By this time, the automatic sensor on the back of the toilet is so confused that it flushes, propelling a stream of water like a fire hose against the inside of the bowl that sprays a fine mist of water that covers your butt and runs down your legs and into your shoes. The flush somehow sucks everything down with such force that you grab onto the empty toilet paper dispenser for fear of being dragged in too.

At this point, you give up. You're soaked by the spewing water and the wet toilet seat. You're exhausted. You try to wipe with a gum wrapper you found in your pocket and then slink out inconspicuously to the sinks.

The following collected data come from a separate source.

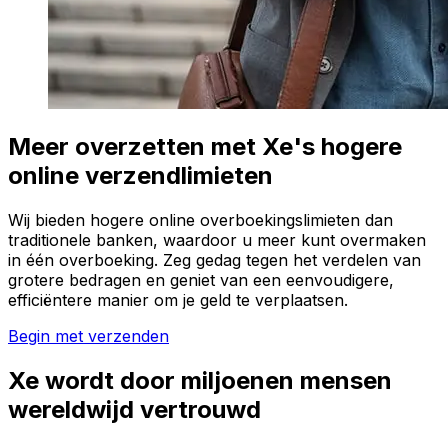
Meer overzetten met Xe's hogere
online verzendlimieten
Wij bieden hogere online overboekingslimieten dan
traditionele banken, waardoor u meer kunt overmaken
in één overboeking. Zeg gedag tegen het verdelen van
grotere bedragen en geniet van een eenvoudigere,
efficiëntere manier om je geld te verplaatsen.
Begin met verzenden
Xe wordt door miljoenen mensen
wereldwijd vertrouwd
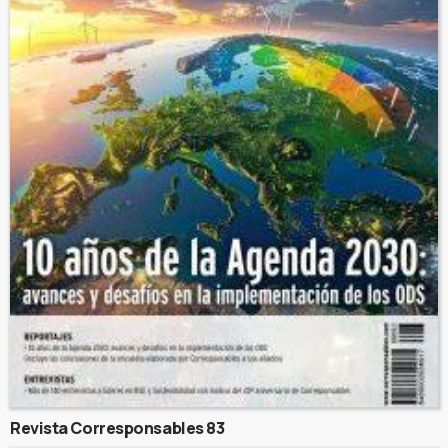
Revista Corresponsables 83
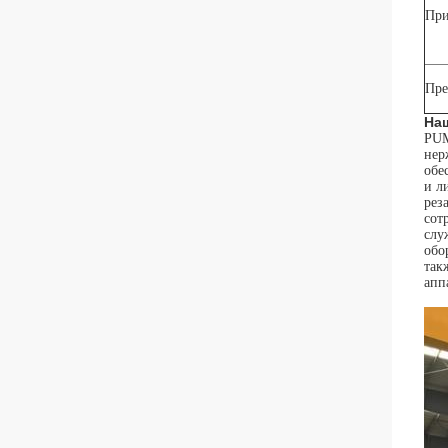
При
Пре
На
PUM
нер
обе
и л
рез
сот
слу
обо
так
апп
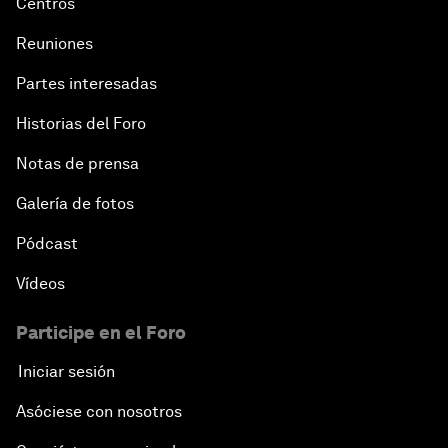
Centros
Reuniones
Partes interesadas
Historias del Foro
Notas de prensa
Galería de fotos
Pódcast
Vídeos
Participe en el Foro
Iniciar sesión
Asóciese con nosotros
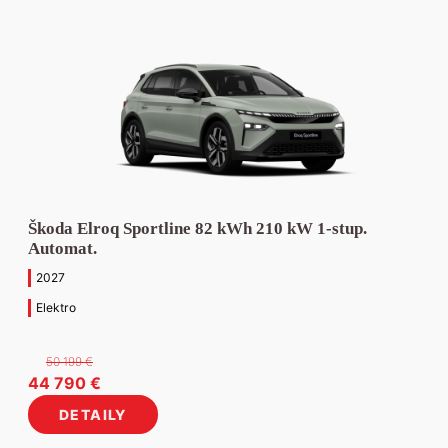
Škoda Elroq Sportline 82 kWh 210 kW 1-stup.
Automat.
2027
Elektro
50 199
€
Pôvodná
Aktuálna
44 790
€
cena
cena
DETAILY
bola:
je:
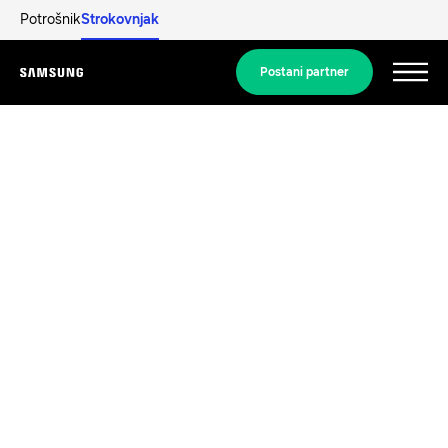
Potrošnik
Strokovnjak
Postani partner
Menu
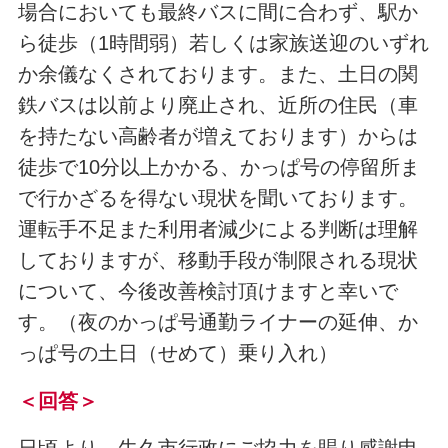
場合においても最終バスに間に合わず、駅か
ら徒歩（1時間弱）若しくは家族送迎のいずれ
か余儀なくされております。また、土日の関
鉄バスは以前より廃止され、近所の住民（車
を持たない高齢者が増えております）からは
徒歩で10分以上かかる、かっぱ号の停留所ま
で行かざるを得ない現状を聞いております。
運転手不足また利用者減少による判断は理解
しておりますが、移動手段が制限される現状
について、今後改善検討頂けますと幸いで
す。（夜のかっぱ号通勤ライナーの延伸、か
っぱ号の土日（せめて）乗り入れ）
＜回答＞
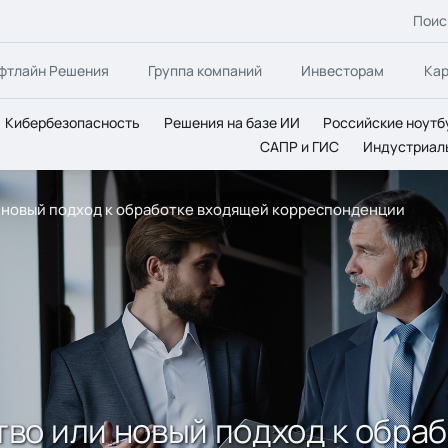
Поис
фтлайн Решения
Группа компаний
Инвесторам
Ка
Кибербезопасность
Решения на базе ИИ
Российские ноутб
САПР и ГИС
Индустриал
новый подход к обработке входящей корреспонденции
во или новый подход к обра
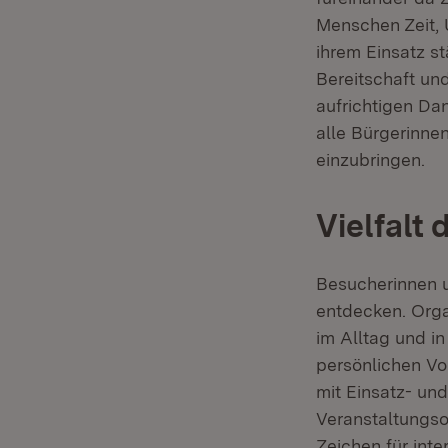
Menschen Zeit, 
ihrem Einsatz s
Bereitschaft un
aufrichtigen Da
alle Bürgerinne
einzubringen.
Vielfalt
Besucherinnen u
entdecken. Orga
im Alltag und in
persönlichen Vor
mit Einsatz- un
Veranstaltungso
Zeichen für int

You can't figure out how to operate the faucets with the automatic sensors, so you wipe your hands with spit and a dry paper towel and walk past the line of women still waiting.

You are no longer able to smile politely to them. A kind soul at the very end of the line points out a piece of toilet paper trailing from your shoe. (Where was that when you NEEDED it??) You yank the paper from your shoe, plunk it in the woman's hand and tell her warmly, "Here, you just might need this."

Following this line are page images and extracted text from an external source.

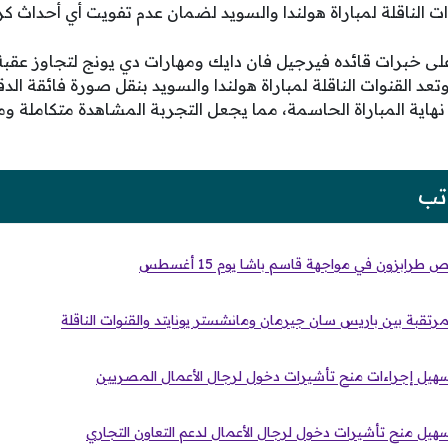
 الناقلة لمباراة هولندا والسويد لضمان عدم تفويت أي أحداث كر
لى خبرات قائده فيرجيل فان دايك ومهارات دي يونج لتجاوز عقبة
وتعد القنوات الناقلة لمباراة هولندا والسويد بنقل صورة فائقة الدق
هاية المباراة الحاسمة، مما يجعل التجربة المشاهدة متكاملة و
تب
بزون في مواجهة قاسم باشا يوم 15 أغسطس
مرتقبة بين باريس سان جيرمان ومانشستر يونايتد والقنوات الناقلة
يل إجراءات منح تأشيرات دخول لرجال الأعمال المصريين
ل منح تأشيرات دخول لرجال الأعمال لدعم التعاون التجاري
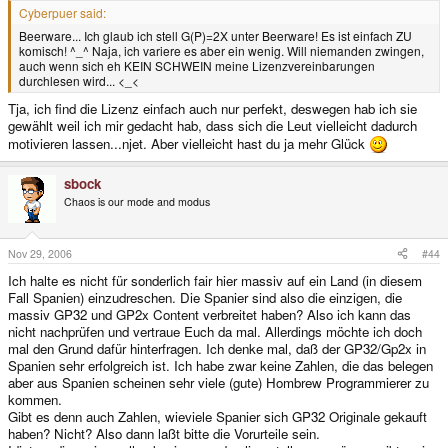
Cyberpuer said:
Beerware... Ich glaub ich stell G(P)=2X unter Beerware! Es ist einfach ZU
komisch! ^_^ Naja, ich variere es aber ein wenig. Will niemanden zwingen,
auch wenn sich eh KEIN SCHWEIN meine Lizenzvereinbarungen
durchlesen wird... <_<
Tja, ich find die Lizenz einfach auch nur perfekt, deswegen hab ich sie
gewählt weil ich mir gedacht hab, dass sich die Leut vielleicht dadurch
motivieren lassen...njet. Aber vielleicht hast du ja mehr Glück
sbock
Chaos is our mode and modus
Nov 29, 2006
#44
Ich halte es nicht für sonderlich fair hier massiv auf ein Land (in diesem
Fall Spanien) einzudreschen. Die Spanier sind also die einzigen, die
massiv GP32 und GP2x Content verbreitet haben? Also ich kann das
nicht nachprüfen und vertraue Euch da mal. Allerdings möchte ich doch
mal den Grund dafür hinterfragen. Ich denke mal, daß der GP32/Gp2x in
Spanien sehr erfolgreich ist. Ich habe zwar keine Zahlen, die das belegen
aber aus Spanien scheinen sehr viele (gute) Hombrew Programmierer zu
kommen.
Gibt es denn auch Zahlen, wieviele Spanier sich GP32 Originale gekauft
haben? Nicht? Also dann laßt bitte die Vorurteile sein.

As you exit, you spot your hubby, who has long since entered, used, and left the men's restroom. Annoyed, he asks, "What took you so long, and why is your purse hanging around your neck?"

This is dedicated to women everywhere who deal with a public restrooms (rest??? you've GOT to be kidding!!). It finally explains to the men what really does take us so long. It also answers their other commonly asked questions about why women go to the restroom in pairs. It's so the other gal can hold the door, hang onto your purse and hand you Kleenex under the door!

This HAD to be written by a woman! No one else could describe it so accurately!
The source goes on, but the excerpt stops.